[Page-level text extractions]
--- START ---
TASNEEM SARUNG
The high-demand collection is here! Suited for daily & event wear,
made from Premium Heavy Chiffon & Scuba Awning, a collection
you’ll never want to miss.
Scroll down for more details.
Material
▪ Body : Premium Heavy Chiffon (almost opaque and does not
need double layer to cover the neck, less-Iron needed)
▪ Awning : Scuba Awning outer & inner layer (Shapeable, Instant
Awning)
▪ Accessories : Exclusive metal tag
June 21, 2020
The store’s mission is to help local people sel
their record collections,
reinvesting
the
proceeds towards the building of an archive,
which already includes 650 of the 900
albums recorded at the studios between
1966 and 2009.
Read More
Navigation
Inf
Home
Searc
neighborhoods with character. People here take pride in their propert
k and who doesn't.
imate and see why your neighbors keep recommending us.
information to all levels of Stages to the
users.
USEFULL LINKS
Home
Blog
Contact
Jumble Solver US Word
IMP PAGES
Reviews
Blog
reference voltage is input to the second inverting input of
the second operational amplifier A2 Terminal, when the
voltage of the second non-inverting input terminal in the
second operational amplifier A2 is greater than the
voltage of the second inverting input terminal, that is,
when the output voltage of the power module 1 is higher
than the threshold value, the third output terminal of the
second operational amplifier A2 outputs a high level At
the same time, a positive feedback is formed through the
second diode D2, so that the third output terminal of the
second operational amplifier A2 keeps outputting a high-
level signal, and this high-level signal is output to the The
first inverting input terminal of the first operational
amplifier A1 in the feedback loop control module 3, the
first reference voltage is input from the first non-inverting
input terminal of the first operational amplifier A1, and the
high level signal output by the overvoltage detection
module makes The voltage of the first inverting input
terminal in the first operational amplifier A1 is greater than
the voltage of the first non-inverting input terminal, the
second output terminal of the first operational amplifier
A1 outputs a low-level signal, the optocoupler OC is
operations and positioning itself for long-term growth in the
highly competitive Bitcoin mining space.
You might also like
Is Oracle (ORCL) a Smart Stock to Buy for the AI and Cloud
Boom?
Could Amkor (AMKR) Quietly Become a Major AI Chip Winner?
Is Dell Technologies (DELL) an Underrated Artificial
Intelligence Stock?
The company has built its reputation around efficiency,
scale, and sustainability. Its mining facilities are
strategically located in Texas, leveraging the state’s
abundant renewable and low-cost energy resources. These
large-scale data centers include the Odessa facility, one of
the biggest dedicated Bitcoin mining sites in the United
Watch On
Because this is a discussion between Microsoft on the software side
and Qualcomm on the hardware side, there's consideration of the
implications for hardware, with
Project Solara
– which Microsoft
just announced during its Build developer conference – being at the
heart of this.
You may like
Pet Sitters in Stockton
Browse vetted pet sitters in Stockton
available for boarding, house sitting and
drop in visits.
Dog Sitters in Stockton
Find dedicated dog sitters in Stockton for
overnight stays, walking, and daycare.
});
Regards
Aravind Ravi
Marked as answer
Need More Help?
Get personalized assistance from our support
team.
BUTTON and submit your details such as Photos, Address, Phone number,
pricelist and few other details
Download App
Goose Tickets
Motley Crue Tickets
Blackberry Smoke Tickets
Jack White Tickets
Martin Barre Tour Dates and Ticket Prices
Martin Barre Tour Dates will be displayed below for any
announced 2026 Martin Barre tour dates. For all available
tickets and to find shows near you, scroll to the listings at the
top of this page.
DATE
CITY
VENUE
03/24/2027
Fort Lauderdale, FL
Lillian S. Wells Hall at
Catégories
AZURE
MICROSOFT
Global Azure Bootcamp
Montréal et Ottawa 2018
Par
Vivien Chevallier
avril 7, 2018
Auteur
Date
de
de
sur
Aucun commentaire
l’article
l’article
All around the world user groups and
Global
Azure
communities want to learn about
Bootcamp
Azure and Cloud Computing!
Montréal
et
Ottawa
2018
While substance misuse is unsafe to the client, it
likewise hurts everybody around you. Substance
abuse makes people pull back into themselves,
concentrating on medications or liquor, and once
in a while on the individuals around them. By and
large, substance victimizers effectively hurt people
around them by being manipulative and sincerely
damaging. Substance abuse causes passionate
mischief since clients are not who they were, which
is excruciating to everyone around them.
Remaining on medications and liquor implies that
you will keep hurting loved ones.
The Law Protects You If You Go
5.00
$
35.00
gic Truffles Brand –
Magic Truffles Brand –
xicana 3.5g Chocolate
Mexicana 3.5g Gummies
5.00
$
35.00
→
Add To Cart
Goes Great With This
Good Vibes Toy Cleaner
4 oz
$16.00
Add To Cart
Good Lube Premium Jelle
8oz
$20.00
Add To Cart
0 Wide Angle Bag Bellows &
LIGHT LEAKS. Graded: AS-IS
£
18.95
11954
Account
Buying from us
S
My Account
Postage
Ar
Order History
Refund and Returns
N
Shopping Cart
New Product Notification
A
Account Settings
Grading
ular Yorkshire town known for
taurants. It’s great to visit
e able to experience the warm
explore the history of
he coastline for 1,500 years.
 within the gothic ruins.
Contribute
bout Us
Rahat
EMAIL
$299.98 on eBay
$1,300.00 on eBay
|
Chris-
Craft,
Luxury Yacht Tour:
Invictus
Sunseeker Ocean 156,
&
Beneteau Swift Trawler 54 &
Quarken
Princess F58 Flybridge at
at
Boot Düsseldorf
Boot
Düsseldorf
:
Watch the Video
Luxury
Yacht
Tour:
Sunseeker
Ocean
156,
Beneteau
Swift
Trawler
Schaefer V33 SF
--- END ---
Print every record above exactly as written.

TASNEEM SARUNG
The high-demand collection is here! Suited for daily & event wear,
made from Premium Heavy Chiffon & Scuba Awning, a collection
you’ll never want to miss.
Scroll down for more details.
Material
▪ Body : Premium Heavy Chiffon (almost opaque and does not
need double layer to cover the neck, less-Iron needed)
▪ Awning : Scuba Awning outer & inner layer (Shapeable, Instant
Awning)
▪ Accessories : Exclusive metal tag
June 21, 2020
The store’s mission is to help local people sel
their record collections,
reinvesting
the
proceeds towards the building of an archive,
which already includes 650 of the 900
albums recorded at the studios between
1966 and 2009.
Read More
Navigation
Inf
Home
Searc
neighborhoods with character. People here take pride in their propert
k and who doesn't.
imate and see why your neighbors keep recommending us.
information to all levels of Stages to the
users.
USEFULL LINKS
Home
Blog
Contact
Jumble Solver US Word
IMP PAGES
Reviews
Blog
reference voltage is input to the second inverting input of
the second operational amplifier A2 Terminal, when the
voltage of the second non-inverting input terminal in the
second operational amplifier A2 is greater than the
voltage of the second inverting input terminal, that is,
when the output voltage of the power module 1 is higher
than the threshold value, the third output terminal of the
second operational amplifier A2 outputs a high level At
the same time, a positive feedback is formed through the
second diode D2, so that the third output terminal of the
second operational amplifier A2 keeps outputting a high-
level signal, and this high-level signal is output to the The
first inverting input terminal of the first operational
amplifier A1 in the feedback loop control module 3, the
first reference voltage is input from the first non-inverting
input terminal of the first operational amplifier A1, and the
high level signal output by the overvoltage detection
module makes The voltage of the first inverting input
terminal in the first operational amplifier A1 is greater than
the voltage of the first non-inverting input terminal, the
second output terminal of the first operational amplifier
A1 outputs a low-level signal, the optocoupler OC is
operations and positioning itself for long-term growth in the
highly competitive Bitcoin mining space.
You might also like
Is Oracle (ORCL) a Smart Stock to Buy for the AI and Cloud
Boom?
Could Amkor (AMKR) Quietly Become a Major AI Chip Winner?
Is Dell Technologies (DELL) an Underrated Artificial
Intelligence Stock?
The company has built its reputation around efficiency,
scale, and sustainability. Its mining facilities are
strategically located in Texas, leveraging the state’s
abundant renewable and low-cost energy resources. These
large-scale data centers include the Odessa facility, one of
the biggest dedicated Bitcoin mining sites in the United
Watch On
Because this is a discussion between Microsoft on the software side
and Qualcomm on the hardware side, there's consideration of the
implications for hardware, with
Project Solara
– which Microsoft
just announced during its Build developer conference – being at the
heart of this.
You may like
Pet Sitters in Stockton
Browse vetted pet sitters in Stockton
available for boarding, house sitting and
drop in visits.
Dog Sitters in Stockton
Find dedicated dog sitters in Stockton for
overnight stays, walking, and daycare.
});
Regards
Aravind Ravi
Marked as answer
Need More Help?
Get personalized assistance from our support
team.
BUTTON and submit your details such as Photos, Address, Phone number,
pricelist and few other details
Download App
Goose Tickets
Motley Crue Tickets
Blackberry Smoke Tickets
Jack White Tickets
Martin Barre Tour Dates and Ticket Prices
Martin Barre Tour Dates will be displayed below for any
announced 2026 Martin Barre tour dates. For all available
tickets and to find shows near you, scroll to the listings at the
top of this page.
DATE
CITY
VENUE
03/24/2027
Fort Lauderdale, FL
Lillian S. Wells Hall at
Catégories
AZURE
MICROSOFT
Global Azure Bootcamp
Montréal et Ottawa 2018
Par
Vivien Chevallier
avril 7, 2018
Auteur
Date
de
de
sur
Aucun commentaire
l’article
l’article
All around the world user groups and
Global
Azure
communities want to learn about
Bootcamp
Azure and Cloud Computing!
Montréal
et
Ottawa
2018
While substance misuse is unsafe to the client, it
likewise hurts everybody around you. Substance
abuse makes people pull back into themselves,
concentrating on medications or liquor, and once
in a while on the individuals around them. By and
large, substance victimizers effectively hurt people
around them by being manipulative and sincerely
damaging. Substance abuse causes passionate
mischief since clients are not who they were, which
is excruciating to everyone around them.
Remaining on medications and liquor implies that
you will keep hurting loved ones.
The Law Protects You If You Go
5.00
$
35.00
gic Truffles Brand –
Magic Truffles Brand –
xicana 3.5g Chocolate
Mexicana 3.5g Gummies
5.00
$
35.00
→
Add To Cart
Goes Great With This
Good Vibes Toy Cleaner
4 oz
$16.00
Add To Cart
Good Lube Premium Jelle
8oz
$20.00
Add To Cart
0 Wide Angle Bag Bellows &
LIGHT LEAKS. Graded: AS-IS
£
18.95
11954
Account
Buying from us
S
My Account
Postage
Ar
Order History
Refund and Returns
N
Shopping Cart
New Product Notification
A
Account Settings
Grading
ular Yorkshire town known for
taurants. It’s great to visit
e able to experience the warm
explore the history of
he coastline for 1,500 years.
 within the gothic ruins.
Contribute
bout Us
Rahat
EMAIL
$299.98 on eBay
$1,300.00 on eBay
|
Chris-
Craft,
Luxury Yacht Tour:
Invictus
Sunseeker Ocean 156,
&
Beneteau Swift Trawler 54 &
Quarken
Princess F58 Flybridge at
at
Boot Düsseldorf
Boot
Düsseldorf
:
Watch the Video
Luxury
Yacht
Tour:
Sunseeker
Ocean
156,
Beneteau
Swift
Trawler
Schaefer V33 SF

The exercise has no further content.